Achieving tolerance without suppressing the immune system improves outcomes for the transplant recipients. Utilizing the donor’s stem cells also extends that donor’s gift.
“Usually, a kidney transplant functions for about 15 years,” Dr. Veale says. “If you get delayed tolerance, the transplant can—theoretically—function forever. The gift of the donor could last for the lifetime of the recipient.”
At present this technique has proven successful between sibling donors and recipients—even well after the initial kidney transplant surgery—but it could extend to other donor-recipient pairs down the road.

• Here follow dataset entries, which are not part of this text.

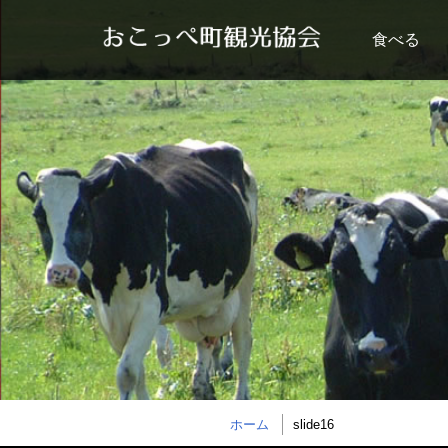
食べる
ホーム
slide16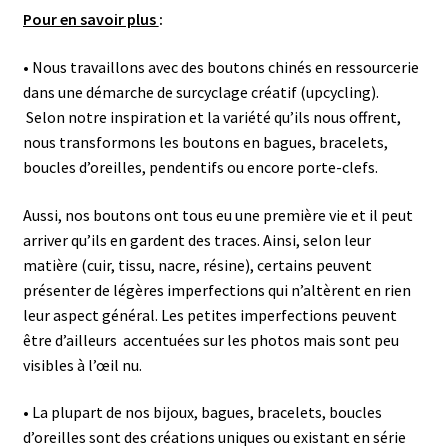
Pour en savoir plus
:
• Nous travaillons avec des boutons chinés en ressourcerie
dans une démarche de surcyclage créatif (upcycling).
Selon notre inspiration et la variété qu’ils nous offrent,
nous transformons les boutons en bagues, bracelets,
boucles d’oreilles, pendentifs ou encore porte-clefs.
Aussi, nos boutons ont tous eu une première vie et il peut
arriver qu’ils en gardent des traces. Ainsi, selon leur
matière (cuir, tissu, nacre, résine), certains peuvent
présenter de légères imperfections qui n’altèrent en rien
leur aspect général.
Les petites imperfections peuvent
être d’ailleurs accentuées sur les photos mais sont peu
visibles à l’œil nu.
•
La plupart de nos bijoux, bagues, bracelets, boucles
d’oreilles sont des créations uniques ou existant en série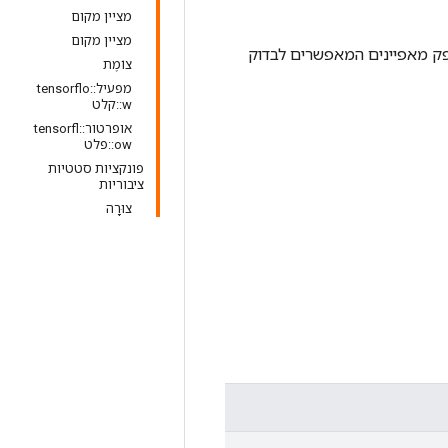
מציין מקום
מציין מקום
לספק מאפיינים המאפשרים לבדוק
צוֹמֶת
מפעיל::tensorflo
w::קלט
אופרטור::tensorfl
ow::פלט
פונקציות סטטיות
ציבוריות
צוּרָה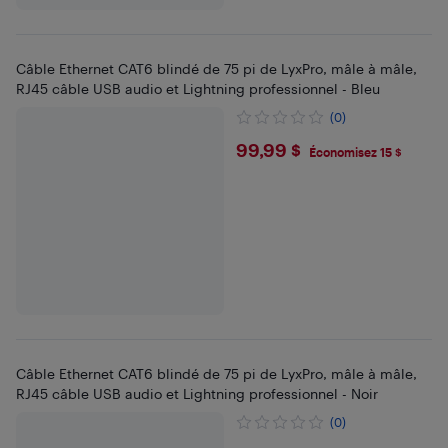
Câble Ethernet CAT6 blindé de 75 pi de LyxPro, mâle à mâle,
RJ45 câble USB audio et Lightning professionnel - Bleu
(0)
$99.99
99,99 $
Économisez 15 $
Câble Ethernet CAT6 blindé de 75 pi de LyxPro, mâle à mâle,
RJ45 câble USB audio et Lightning professionnel - Noir
(0)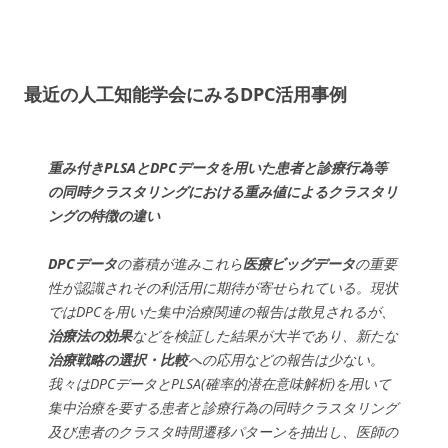
最近の人工知能学会にみるDPC活用事例
重み付きPLSAとDPCデータを用いた患者と診療行為等
の同時クラスタリングにおける重み値によるクラスタリ
ングの特徴の違い
DPCデータ
の蓄積が進みこれら
医療ビッグデータ
の重要
性が認識されその利活用に期待が寄せられている。現状
ではDPCを用いた集中治療関連の報告は散見されるが、
治療法の効果
などを検証した結果が大半であり、新たな
治療戦略の選択・比較
への応用などの報告は少ない。
我々はDPCデータとPLSA(確率的潜在意味解析)を用いて
集中治療を要する患者と診療行為の同時クラスタリング
及び患者のクラスタ時間遷移パターンを抽出し、医師の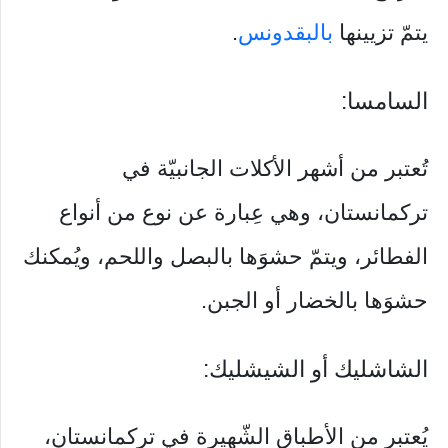
يتمّ تزيينها
بالبقدونس
.
السامسا:
تُعتبر من أشهر الأكلات الجانبيّة في
تركمانستان، وهي عِبارة عن نوع من أنواع
الفطائر، ويتمّ حشوَها بالبصل واللحم، ويُمكنك
حشوَها بالخضار أو الجبن.
الشاشليك أو الشيشليك:
يُعتبر من الأطباق الشّهيرة في تركمانستان،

The UCLA Health Kidney Voucher Program
The UCLA Health Kidney Voucher Program allows individuals to donate a kidney when it makes sense for them and receive a voucher their intended recipient can redeem for transplantation later, whenever they need it.
The program started when Dr. Veale handed the first-ever kidney voucher to a grandfather who wanted to donate a kidney to his grandson, who wouldn’t need it for another ten years. To give out more vouchers, Dr. Veale faced opposition and had to convince colleagues across his field to support the idea.
Dr. Veale is proud to say 2024 marks the voucher program’s 10-year anniversary, and that within those ten years, the program has helped thousands of people.
“Now that multiple transplantation centers have adopted the innovative voucher program we developed at UCLA, over 5000 vouchers have been issued in the United States,” he says. “And there have been probably 10,000 living donor kidneys shipped across the country.”